Rolf Horstmann lucha desde Hamburgo por la salud mundial. Horstmann dirige el Instituto Bernhard Nocht.

Rolf Horstmann, experto en enfermedades tropicales

Un enorme despacho y vistas impactantes: el río Elba, los embarcaderos, el astillero de Blohm+Voss. Más Hamburgo que esto, imposible. Sin embargo, esté sentado detrás de un escritorio alguien que ‘da la espalda’ a Hamburgo, cuyos pensamientos no se quedan en la ciudad, sino que se orientan al mundo. “Instituto de Medicina Tropical” se puede leer en la entrada, aunque a Rolf Horstmann no le gusta el nombre. Le parece una “reliquia colonial”. En realidad, cree, debería lla­marse Instituto para las enfermedades de la pobreza. Pero el nombre es como es.

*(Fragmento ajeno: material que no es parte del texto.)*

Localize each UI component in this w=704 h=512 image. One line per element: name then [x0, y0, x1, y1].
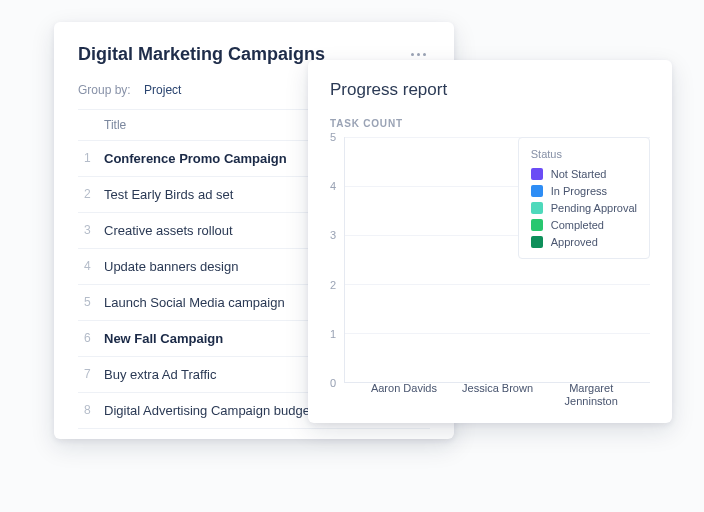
legend-label: Approved	[551, 236, 598, 248]
x-label: Aaron Davids	[367, 382, 441, 408]
legend-label: Completed	[551, 219, 604, 231]
row-index: 5	[78, 285, 98, 321]
legend-swatch	[531, 168, 543, 180]
row-index: 8	[78, 393, 98, 429]
legend-item[interactable]: Not Started	[531, 168, 637, 180]
row-index: 2	[78, 177, 98, 213]
legend-label: In Progress	[551, 185, 607, 197]
chart-axis-label: TASK COUNT	[330, 118, 650, 129]
chart-wrap: Status Not StartedIn ProgressPending App…	[330, 137, 650, 409]
groupby-value[interactable]: Project	[144, 83, 181, 97]
legend-item[interactable]: Approved	[531, 236, 637, 248]
legend-item[interactable]: Completed	[531, 219, 637, 231]
x-axis-labels: Aaron DavidsJessica BrownMargaret Jennin…	[345, 382, 650, 408]
legend-box: Status Not StartedIn ProgressPending App…	[518, 137, 650, 259]
col-index	[78, 110, 98, 141]
row-index: 1	[78, 141, 98, 177]
more-icon[interactable]	[407, 49, 430, 60]
legend-label: Not Started	[551, 168, 607, 180]
row-index: 4	[78, 249, 98, 285]
row-index: 3	[78, 213, 98, 249]
groupby-label: Group by:	[78, 83, 131, 97]
legend-swatch	[531, 219, 543, 231]
row-index: 6	[78, 321, 98, 357]
legend-swatch	[531, 202, 543, 214]
legend-item[interactable]: In Progress	[531, 185, 637, 197]
report-title: Progress report	[330, 80, 650, 100]
legend-swatch	[531, 236, 543, 248]
row-index: 7	[78, 357, 98, 393]
card-title: Digital Marketing Campaigns	[78, 44, 325, 65]
y-axis: 543210	[330, 137, 344, 409]
progress-report-card: Progress report TASK COUNT Status Not St…	[308, 60, 672, 423]
legend-swatch	[531, 185, 543, 197]
legend-item[interactable]: Pending Approval	[531, 202, 637, 214]
legend-title: Status	[531, 148, 637, 160]
x-label: Margaret Jenninston	[554, 382, 628, 408]
x-label: Jessica Brown	[461, 382, 535, 408]
legend-label: Pending Approval	[551, 202, 637, 214]
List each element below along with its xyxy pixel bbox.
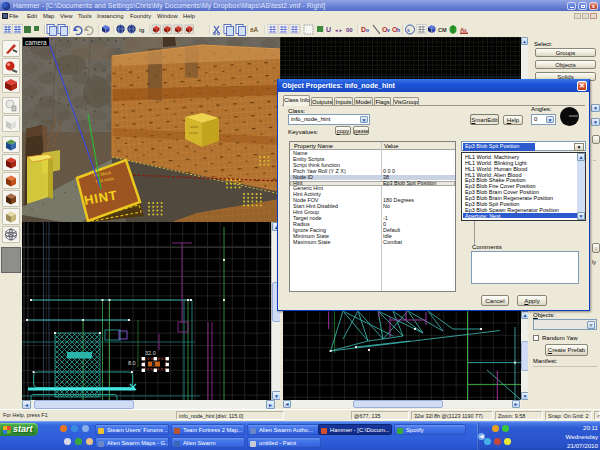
svg-text:8.0: 8.0 xyxy=(128,360,136,366)
svg-text:h: h xyxy=(397,27,400,33)
svg-text:camera: camera xyxy=(25,39,47,46)
svg-text:U: U xyxy=(326,26,331,33)
svg-text:00: 00 xyxy=(346,27,353,33)
svg-text:32.0: 32.0 xyxy=(145,350,156,356)
svg-text:o: o xyxy=(366,27,369,33)
svg-text:CM: CM xyxy=(438,27,447,33)
svg-text:v: v xyxy=(387,27,390,33)
svg-text:s: s xyxy=(407,27,410,33)
svg-text:◄►: ◄► xyxy=(334,28,343,33)
svg-text:s: s xyxy=(464,27,467,33)
svg-text:ig: ig xyxy=(139,27,145,33)
svg-text:aA: aA xyxy=(250,26,259,33)
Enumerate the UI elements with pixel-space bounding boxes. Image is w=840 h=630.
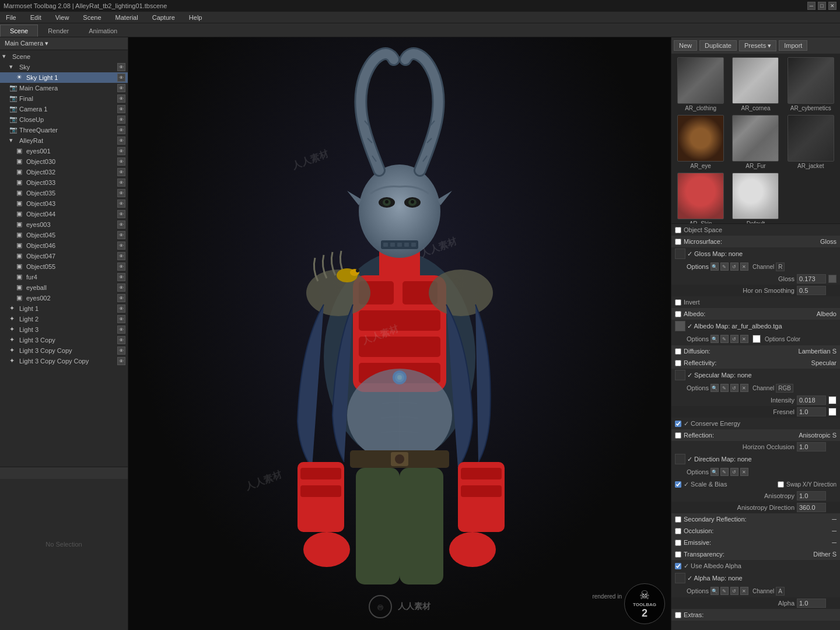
duplicate-material-button[interactable]: Duplicate bbox=[699, 40, 737, 51]
albedo-edit-btn[interactable]: ✎ bbox=[720, 335, 729, 343]
final-vis-button[interactable]: 👁 bbox=[117, 94, 125, 103]
tree-item-object055[interactable]: ▣ Object055 👁 bbox=[0, 261, 128, 272]
horizon-smoothing-input[interactable] bbox=[797, 286, 826, 295]
closeup-vis-button[interactable]: 👁 bbox=[117, 116, 125, 124]
use-albedo-alpha-checkbox[interactable] bbox=[675, 563, 681, 569]
gloss-clear-btn[interactable]: ✕ bbox=[740, 262, 748, 271]
fresnel-input[interactable] bbox=[797, 407, 826, 416]
tab-scene[interactable]: Scene bbox=[0, 24, 38, 37]
camera-selector[interactable]: Main Camera ▾ bbox=[0, 37, 128, 50]
tree-item-eyes001[interactable]: ▣ eyes001 👁 bbox=[0, 146, 128, 156]
tree-item-light1[interactable]: ✦ Light 1 👁 bbox=[0, 303, 128, 314]
object-space-checkbox[interactable] bbox=[675, 227, 681, 233]
tree-item-object030[interactable]: ▣ Object030 👁 bbox=[0, 156, 128, 167]
menu-help[interactable]: Help bbox=[186, 13, 206, 22]
tree-item-eyes003[interactable]: ▣ eyes003 👁 bbox=[0, 219, 128, 230]
mat-item-default[interactable]: Default bbox=[729, 172, 782, 223]
emissive-checkbox[interactable] bbox=[675, 540, 681, 546]
albedo-checkbox[interactable] bbox=[675, 311, 681, 317]
menu-view[interactable]: View bbox=[52, 13, 73, 22]
tree-item-eyeball[interactable]: ▣ eyeball 👁 bbox=[0, 282, 128, 293]
emissive-section-header[interactable]: Emissive: ─ bbox=[671, 537, 840, 548]
mat-item-clothing[interactable]: AR_clothing bbox=[674, 56, 727, 113]
intensity-swatch[interactable] bbox=[828, 396, 836, 404]
tree-item-light3copycopy[interactable]: ✦ Light 3 Copy Copy 👁 bbox=[0, 345, 128, 356]
tree-item-object047[interactable]: ▣ Object047 👁 bbox=[0, 251, 128, 261]
tree-item-light3copy[interactable]: ✦ Light 3 Copy 👁 bbox=[0, 335, 128, 345]
dir-edit-btn[interactable]: ✎ bbox=[720, 468, 729, 476]
alpha-reload-btn[interactable]: ↺ bbox=[730, 587, 738, 595]
alpha-clear-btn[interactable]: ✕ bbox=[740, 587, 748, 595]
eyes003-vis[interactable]: 👁 bbox=[117, 220, 125, 229]
maximize-button[interactable]: □ bbox=[818, 2, 826, 10]
tree-item-sky[interactable]: ▾ Sky 👁 bbox=[0, 62, 128, 72]
specular-reload-btn[interactable]: ↺ bbox=[730, 384, 738, 392]
albedo-section-header[interactable]: Albedo: Albedo bbox=[671, 308, 840, 320]
mat-item-eye[interactable]: AR_eye bbox=[674, 114, 727, 170]
sky-vis-button[interactable]: 👁 bbox=[117, 63, 125, 71]
alleyrat-vis-button[interactable]: 👁 bbox=[117, 136, 125, 145]
tab-render[interactable]: Render bbox=[38, 24, 79, 37]
tree-item-alleyrat[interactable]: ▾ AlleyRat 👁 bbox=[0, 135, 128, 146]
specular-clear-btn[interactable]: ✕ bbox=[740, 384, 748, 392]
conserve-energy-checkbox[interactable] bbox=[675, 421, 681, 427]
close-button[interactable]: ✕ bbox=[828, 2, 836, 10]
reflectivity-section-header[interactable]: Reflectivity: Specular bbox=[671, 357, 840, 369]
occlusion-section-header[interactable]: Occlusion: ─ bbox=[671, 525, 840, 537]
alpha-search-btn[interactable]: 🔍 bbox=[710, 587, 719, 595]
menu-edit[interactable]: Edit bbox=[27, 13, 45, 22]
tree-item-object043[interactable]: ▣ Object043 👁 bbox=[0, 198, 128, 209]
threequarter-vis-button[interactable]: 👁 bbox=[117, 126, 125, 134]
obj033-vis[interactable]: 👁 bbox=[117, 178, 125, 187]
light3copycopycopy-vis[interactable]: 👁 bbox=[117, 357, 125, 365]
presets-button[interactable]: Presets ▾ bbox=[739, 40, 776, 51]
albedo-color-swatch[interactable] bbox=[752, 335, 761, 343]
reflection-checkbox[interactable] bbox=[675, 432, 681, 439]
tree-item-light3copycopycopy[interactable]: ✦ Light 3 Copy Copy Copy 👁 bbox=[0, 356, 128, 366]
cam1-vis-button[interactable]: 👁 bbox=[117, 105, 125, 113]
reflection-section-header[interactable]: Reflection: Anisotropic S bbox=[671, 429, 840, 441]
menu-material[interactable]: Material bbox=[112, 13, 142, 22]
horizon-occlusion-input[interactable] bbox=[797, 442, 826, 452]
tree-item-camera1[interactable]: 📷 Camera 1 👁 bbox=[0, 104, 128, 114]
tree-item-object033[interactable]: ▣ Object033 👁 bbox=[0, 177, 128, 188]
eyes002-vis[interactable]: 👁 bbox=[117, 294, 125, 302]
tree-item-closeup[interactable]: 📷 CloseUp 👁 bbox=[0, 114, 128, 125]
menu-file[interactable]: File bbox=[2, 13, 20, 22]
fresnel-swatch[interactable] bbox=[828, 408, 836, 416]
skylight-vis-button[interactable]: 👁 bbox=[117, 74, 125, 82]
extras-checkbox[interactable] bbox=[675, 612, 681, 618]
menu-capture[interactable]: Capture bbox=[149, 13, 178, 22]
light1-vis[interactable]: 👁 bbox=[117, 304, 125, 313]
tree-item-maincamera[interactable]: 📷 Main Camera 👁 bbox=[0, 83, 128, 93]
gloss-edit-btn[interactable]: ✎ bbox=[720, 262, 729, 271]
extras-section-header[interactable]: Extras: bbox=[671, 609, 840, 621]
tree-item-object044[interactable]: ▣ Object044 👁 bbox=[0, 209, 128, 219]
obj043-vis[interactable]: 👁 bbox=[117, 200, 125, 208]
light3copycopy-vis[interactable]: 👁 bbox=[117, 346, 125, 355]
anisotropy-dir-input[interactable] bbox=[797, 503, 826, 512]
albedo-reload-btn[interactable]: ↺ bbox=[730, 335, 738, 343]
specular-search-btn[interactable]: 🔍 bbox=[710, 384, 719, 392]
window-controls[interactable]: ─ □ ✕ bbox=[807, 2, 836, 10]
fur4-vis[interactable]: 👁 bbox=[117, 273, 125, 281]
secondary-reflection-checkbox[interactable] bbox=[675, 516, 681, 523]
specular-edit-btn[interactable]: ✎ bbox=[720, 384, 729, 392]
reflectivity-checkbox[interactable] bbox=[675, 360, 681, 366]
tree-item-light2[interactable]: ✦ Light 2 👁 bbox=[0, 314, 128, 324]
new-material-button[interactable]: New bbox=[674, 40, 697, 51]
intensity-input[interactable] bbox=[797, 396, 826, 405]
mat-item-fur[interactable]: AR_Fur bbox=[729, 114, 782, 170]
tree-item-scene[interactable]: ▾ Scene bbox=[0, 51, 128, 62]
light3copy-vis[interactable]: 👁 bbox=[117, 336, 125, 344]
tree-item-final[interactable]: 📷 Final 👁 bbox=[0, 93, 128, 104]
albedo-search-btn[interactable]: 🔍 bbox=[710, 335, 719, 343]
mat-item-jacket[interactable]: AR_jacket bbox=[784, 114, 838, 170]
tree-item-skylight1[interactable]: ☀ Sky Light 1 👁 bbox=[0, 72, 128, 83]
tree-item-threequarter[interactable]: 📷 ThreeQuarter 👁 bbox=[0, 125, 128, 135]
obj044-vis[interactable]: 👁 bbox=[117, 210, 125, 218]
albedo-clear-btn[interactable]: ✕ bbox=[740, 335, 748, 343]
mat-item-cornea[interactable]: AR_cornea bbox=[729, 56, 782, 113]
swap-xy-checkbox[interactable] bbox=[778, 481, 784, 488]
menu-scene[interactable]: Scene bbox=[79, 13, 104, 22]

Horstmann es presidente del consejo directivo del Instituto Bernhard Nocht, donde trabaja desde hace 40 años. Básicamente, el instituto ha cumplido siempre dos funciones: ser, por un lado, algo así como un vigilante de enfermedades que podrían ser importadas a Alemania. Y, por otro, un especie de buen samaritano, aunque a Horstmann no le agrada tampoco ese término, le parece demasiado soberbio. Pero en el fondo se trata de una contribución de un país rico a la salud de todos.

La salud de todos: cuando en 2014 estalló la epidemia de ébola, el Instituto desempeñó un papel decisivo en la lucha. Empleados del Instituto viajaron a África occidental, y otros investigaron en Hamburgo este virus altamente peligroso en un laboratorio especial. Y cuando poco después apareció el virus Zika en Sudamérica y Centroamérica, 100 muestras eran traídas diariamente a Hamburgo porque los centros de investigación en los países afectados estaban saturados. “Trabajábamos al límite, pero era una buena sensación saber que lo que uno hace resulta útil.”

La tarea de Horstmann consistía en coordinar las operaciones a gran escala. Por lo demás se dedica a la investigación de base en África. Junto con la Universidad de Kumasi, en Ghana, creó un centro de investigación. Esa región está muy afectada por la malaria. Los empleados de Horstmann han estudiado los genomas de niños y han comparado 3000 pacientes de malaria con 3000 personas sanas. Investigaron a miles de adultos, la mitad enfermos de tuberculosis y la otra mitad, no afectados, a sabiendas de que el 90 por ciento de las personas infectadas por la tuberculosis no se llega a enfermar, debido a que el cuerpo se protege. Pero ¿cómo funciona esa protección? ¿Cómo es posible crearla en aquellos que no la tienen de forma natural?

El Instituto Bernhard Nocht ha dirigido durante muchos años el centro en Ghana. Esto pronto podría ser historia. Tres entidades participan en el proyecto: además del Instituto, la Universidad de Kumasi y el Ministerio de Salud de Ghana. “Cuando estas dos se pongan de acuerdo para que una de ellas asuma la dirección, daremos entonces un paso al costado”, explica Horstmann. Sería el último paso en el camino hacia una relación en pie de igualdad. Hay que acabar con el viejo pensamiento de que los países ricos apoyan a los pobres transmitiendo sus conocimientos, realizando sus investigaciones y estableciendo sus normas. El Instituto seguirá acompañando el desarrollo en Ghana, responderá consultas, pero Horstmann no desea imponer nada o reprimir iniciativas locales que puedan prosperar sin necesidad de apoyo. Para él es suficiente poder dar impulsos, si con lo que forja su instituto de Hamburgo puede ayudar a otros países.